BEGIN Supplied data

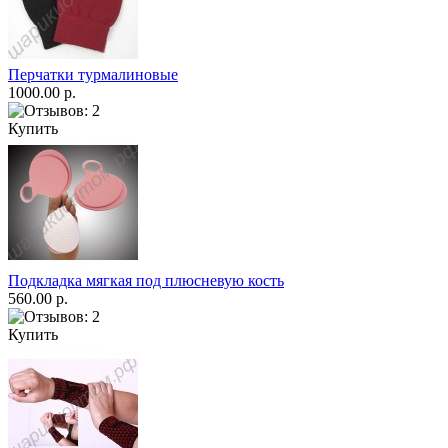
Перчатки турмалиновые
1000.00 р.
Купить
Подкладка мягкая под плюсневую кость
560.00 р.
Купить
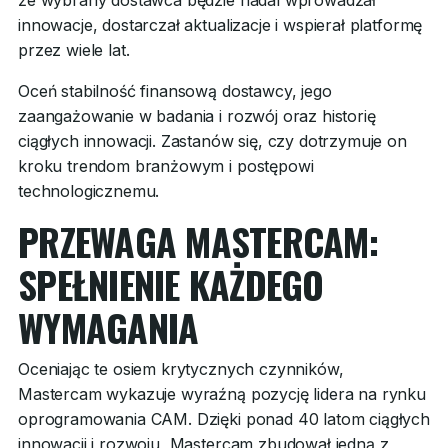
że wybrany dostawca będzie nadal wprowadzał
innowacje, dostarczał aktualizacje i wspierał platformę
przez wiele lat.
Oceń stabilność finansową dostawcy, jego
zaangażowanie w badania i rozwój oraz historię
ciągłych innowacji. Zastanów się, czy dotrzymuje on
kroku trendom branżowym i postępowi
technologicznemu.
PRZEWAGA MASTERCAM:
SPEŁNIENIE KAŻDEGO
WYMAGANIA
Oceniając te osiem krytycznych czynników,
Mastercam wykazuje wyraźną pozycję lidera na rynku
oprogramowania CAM. Dzięki ponad 40 latom ciągłych
innowacji i rozwoju, Mastercam zbudował jedną z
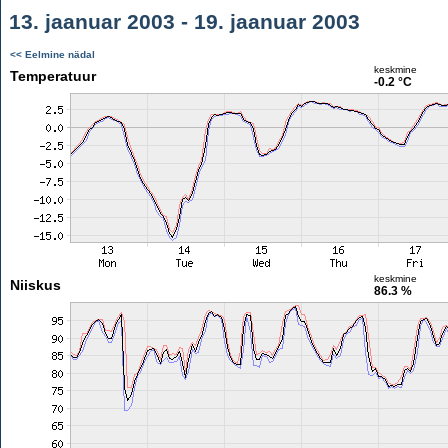
13. jaanuar 2003 - 19. jaanuar 2003
<< Eelmine nädal
keskmine
Temperatuur
-0.2 °C
keskmine
Niiskus
86.3 %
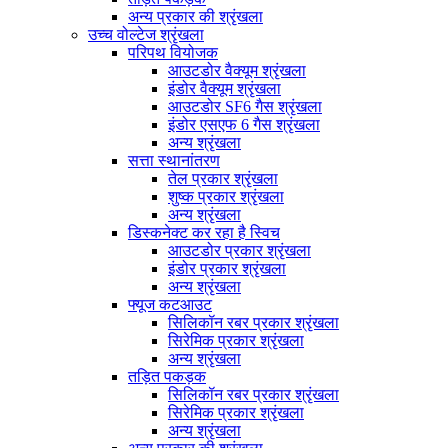
अन्य प्रकार की श्रृंखला
उच्च वोल्टेज श्रृंखला
परिपथ वियोजक
आउटडोर वैक्यूम श्रृंखला
इंडोर वैक्यूम श्रृंखला
आउटडोर SF6 गैस श्रृंखला
इंडोर एसएफ 6 गैस श्रृंखला
अन्य श्रृंखला
सत्ता स्थानांतरण
तेल प्रकार श्रृंखला
शुष्क प्रकार श्रृंखला
अन्य श्रृंखला
डिस्कनेक्ट कर रहा है स्विच
आउटडोर प्रकार श्रृंखला
इंडोर प्रकार श्रृंखला
अन्य श्रृंखला
फ्यूज कटआउट
सिलिकॉन रबर प्रकार श्रृंखला
सिरेमिक प्रकार श्रृंखला
अन्य श्रृंखला
तड़ित पकड़क
सिलिकॉन रबर प्रकार श्रृंखला
सिरेमिक प्रकार श्रृंखला
अन्य श्रृंखला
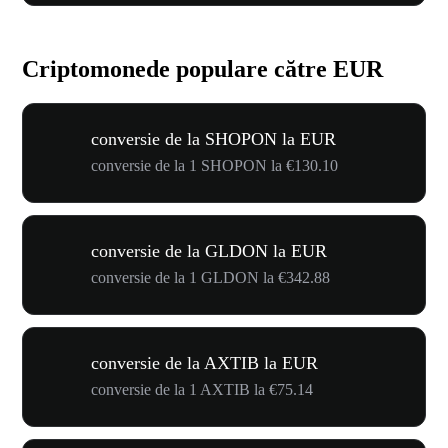
Criptomonede populare către EUR
conversie de la SHOPON la EUR
conversie de la 1 SHOPON la €130.10
conversie de la GLDON la EUR
conversie de la 1 GLDON la €342.88
conversie de la AXTIB la EUR
conversie de la 1 AXTIB la €75.14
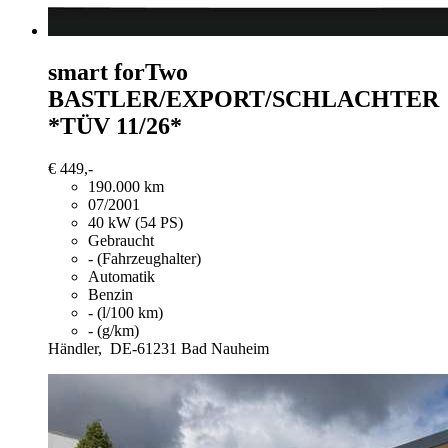
smart forTwo
BASTLER/EXPORT/SCHLACHTER
*TÜV 11/26*
€ 449,-
190.000 km
07/2001
40 kW (54 PS)
Gebraucht
- (Fahrzeughalter)
Automatik
Benzin
- (l/100 km)
- (g/km)
Händler,
DE-61231 Bad Nauheim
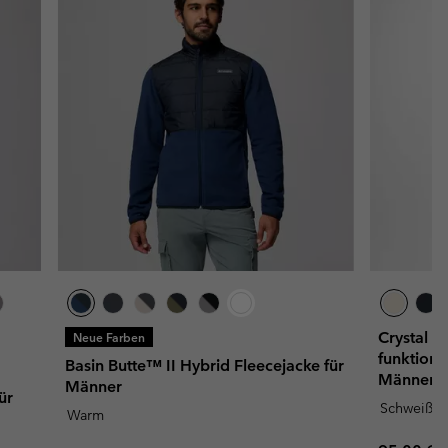
Crystal 
Neue Farben
funktiona
Basin Butte™ II Hybrid Fleecejacke für
Männer
Männer
ür
Schweißa
Warm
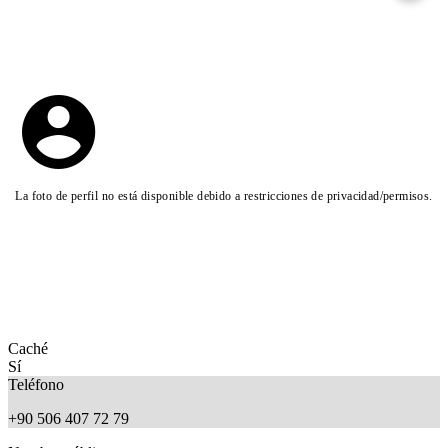
La foto de perfil no está disponible debido a restricciones de privacidad/permisos.
Caché
Sí
Teléfono
+90 506 407 72 79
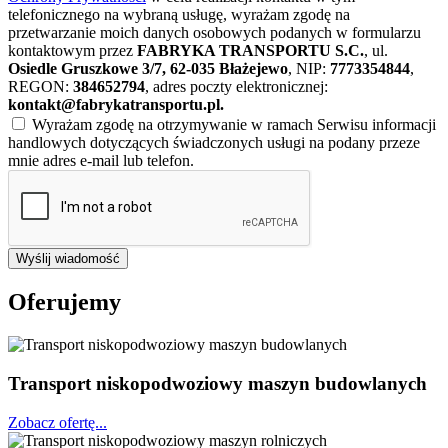
telefonicznego na wybraną usługę, wyrażam zgodę na
przetwarzanie moich danych osobowych podanych w formularzu
kontaktowym przez
FABRYKA TRANSPORTU S.C.
, ul.
Osiedle Gruszkowe 3/7, 62-035 Błażejewo
, NIP:
7773354844
,
REGON:
384652794
, adres poczty elektronicznej:
kontakt@fabrykatransportu.pl
.
Wyrażam zgodę na otrzymywanie w ramach Serwisu informacji
handlowych dotyczących świadczonych usługi na podany przeze
mnie adres e-mail lub telefon.
Wyślij wiadomość
Oferujemy
Transport niskopodwoziowy maszyn budowlanych
Zobacz ofertę...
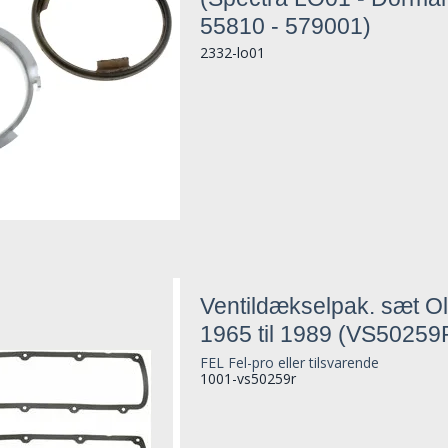
55810 - 579001)
2332-lo01
Ventildækselpak. sæt Ol
1965 til 1989 (VS50259
FEL Fel-pro eller tilsvarende
1001-vs50259r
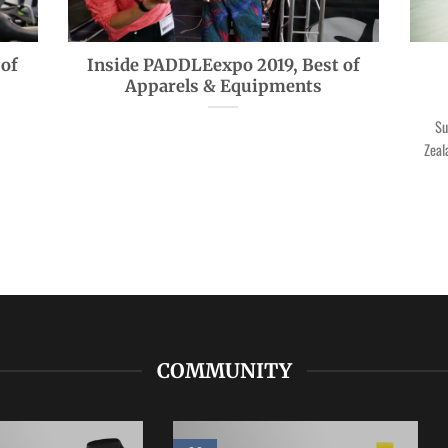
 of
Inside PADDLEexpo 2019, Best of
Apparels & Equipments
Su
Zeal
COMMUNITY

END Supplied data

Write the lines above out again exactly, without any of their pictures.

Перчатки турмалиновые
1000.00 р.
Купить
Подкладка мягкая под плюсневую кость
560.00 р.
Купить
że wybrany dostawca będzie nadal wprowadzał
innowacje, dostarczał aktualizacje i wspierał platformę
przez wiele lat.
Oceń stabilność finansową dostawcy, jego
zaangażowanie w badania i rozwój oraz historię
ciągłych innowacji. Zastanów się, czy dotrzymuje on
kroku trendom branżowym i postępowi
technologicznemu.
PRZEWAGA MASTERCAM:
SPEŁNIENIE KAŻDEGO
WYMAGANIA
Oceniając te osiem krytycznych czynników,
Mastercam wykazuje wyraźną pozycję lidera na rynku
oprogramowania CAM. Dzięki ponad 40 latom ciągłych
innowacji i rozwoju, Mastercam zbudował jedną z
13. jaanuar 2003 - 19. jaanuar 2003
<< Eelmine nädal
keskmine
Temperatuur
-0.2 °C
keskmine
Niiskus
86.3 %
अन्य प्रकार की श्रृंखला
उच्च वोल्टेज श्रृंखला
परिपथ वियोजक
आउटडोर वैक्यूम श्रृंखला
इंडोर वैक्यूम श्रृंखला
आउटडोर SF6 गैस श्रृंखला
इंडोर एसएफ 6 गैस श्रृंखला
अन्य श्रृंखला
सत्ता स्थानांतरण
तेल प्रकार श्रृंखला
शुष्क प्रकार श्रृंखला
अन्य श्रृंखला
डिस्कनेक्ट कर रहा है स्विच
आउटडोर प्रकार श्रृंखला
इंडोर प्रकार श्रृंखला
अन्य श्रृंखला
फ्यूज कटआउट
सिलिकॉन रबर प्रकार श्रृंखला
सिरेमिक प्रकार श्रृंखला
अन्य श्रृंखला
तड़ित पकड़क
सिलिकॉन रबर प्रकार श्रृंखला
सिरेमिक प्रकार श्रृंखला
अन्य श्रृंखला
Criptomonede populare către EUR
conversie de la SHOPON la EUR
conversie de la 1 SHOPON la €130.10
conversie de la GLDON la EUR
conversie de la 1 GLDON la €342.88
conversie de la AXTIB la EUR
conversie de la 1 AXTIB la €75.14
smart forTwo
BASTLER/EXPORT/SCHLACHTER
*TÜV 11/26*
€ 449,-
190.000 km
07/2001
40 kW (54 PS)
Gebraucht
- (Fahrzeughalter)
Automatik
Benzin
- (l/100 km)
- (g/km)
Händler,
DE-61231 Bad Nauheim
Crystal 
Neue Farben
funktiona
Basin Butte™ II Hybrid Fleecejacke für
Männer
Männer
ür
Schweißa
Warm
La foto de perfil no está disponible debido a restricciones de privacidad/permisos.
Caché
Sí
Teléfono
+90 506 407 72 79
telefonicznego na wybraną usługę, wyrażam zgodę na
przetwarzanie moich danych osobowych podanych w formularzu
kontaktowym przez
FABRYKA TRANSPORTU S.C.
, ul.
Osiedle Gruszkowe 3/7, 62-035 Błażejewo
, NIP:
7773354844
,
REGON:
384652794
, adres poczty elektronicznej:
kontakt@fabrykatransportu.pl
.
Wyrażam zgodę na otrzymywanie w ramach Serwisu informacji
handlowych dotyczących świadczonych usługi na podany przeze
mnie adres e-mail lub telefon.
Wyślij wiadomość
Oferujemy
Transport niskopodwoziowy maszyn budowlanych
Zobacz ofertę...
55810 - 579001)
2332-lo01
Ventildækselpak. sæt Ol
1965 til 1989 (VS50259
FEL Fel-pro eller tilsvarende
1001-vs50259r
 of
Inside PADDLEexpo 2019, Best of
Apparels & Equipments
Su
Zeal
COMMUNITY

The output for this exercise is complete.